Just as a fetus does not breathe through the nose, you may experience the stopping of breathing (the respiratory breathing) during meditation but you will notice movement in your lower abdomen. Usually this movement then becomes a thrust that pushes forward to the area that we would call the "Youth Gland", which lies between the navel and pubic hair.

When this happens, your sexual drive will become so intense that you will want to get relieved. Here is a critical point: if one can get past this thrust without having sex, one would have reached a higher level and, consequently, one's health will improve over time.
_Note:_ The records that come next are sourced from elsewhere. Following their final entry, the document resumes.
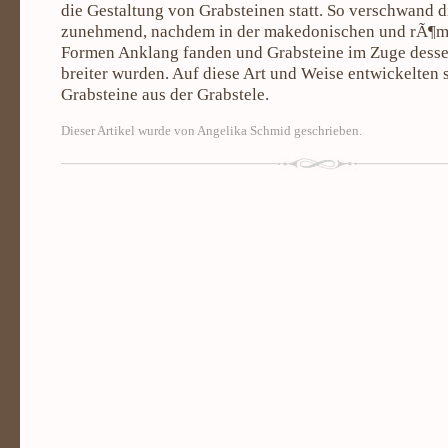
die Gestaltung von Grabsteinen statt. So verschwand d
zunehmend, nachdem in der makedonischen und rÃ¶mi
Formen Anklang fanden und Grabsteine im Zuge desse
breiter wurden. Auf diese Art und Weise entwickelten 
Grabsteine aus der Grabstele.
Dieser Artikel wurde von Angelika Schmid geschrieben.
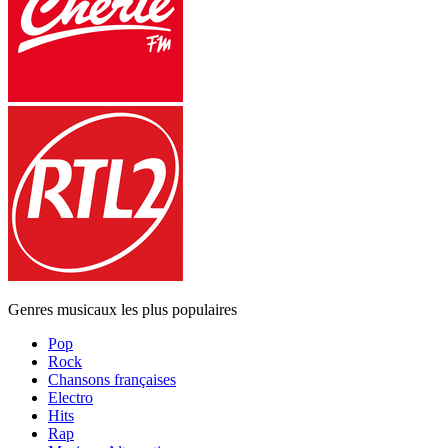
Genres musicaux les plus populaires
Pop
Rock
Chansons françaises
Electro
Hits
Rap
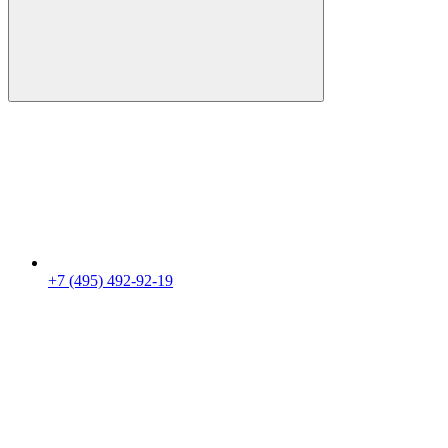
+7 (495) 492-92-19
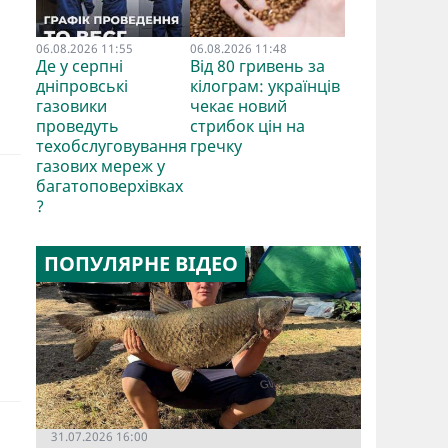
06.08.2026 11:55
06.08.2026 11:48
Де у серпні
Від 80 гривень за
дніпровські
кілограм: українців
газовики
чекає новий
проведуть
стрибок цін на
техобслуговування
гречку
газових мереж у
багатоповерхівках
?
ПОПУЛЯРНЕ ВІДЕО
31.07.2026 16:00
When I was a lad, there was always a warm, comfortable sensation in my "Youth Gland" area. Did you have the same sensation when you were young?

Student: I can't recall .

Nan: Because you are a smart person. Puberty comes early for smart people. You might have lost the innocent youth early, ha ha ha. At least some of you should have had the experience of a shiver when you are about to finish urinating? Yes? No?

The particular practice I am about to elaborate in the next session is called Anapana Meditation. "Ana" is inhaling and "pana" is exhaling. Strictly speaking, anapana is about expansion and contraction, rather than about breathing.

And with that, let's break here for today.

Student: Could I ask a quick question before we break, just for clarification?

Nan: Go ahead.

Student: I would like to make sure I understand the five gross elements. Let's say water. When water is boiled it's no longer water. It's gas. When frozen, water becomes ice or earth. Is that true?

Nan: Yes. Water is closely related to earth. That's why 70% of our body is water. But this does not mean that the elements are interchangeable or transformable. The Lord Buddha taught us: "Each of the great four elements is separate of one another." Every element has its own domain. Water does not transform into wind. The fact that water becomes steam is just a phenomenon reflecting only how water is influenced by wind. Our body and every material thing in the universe are composed of the four great elements. Ultimately these four great elements will converge into emptiness (space). The fifth great element, however, is not related to the first four.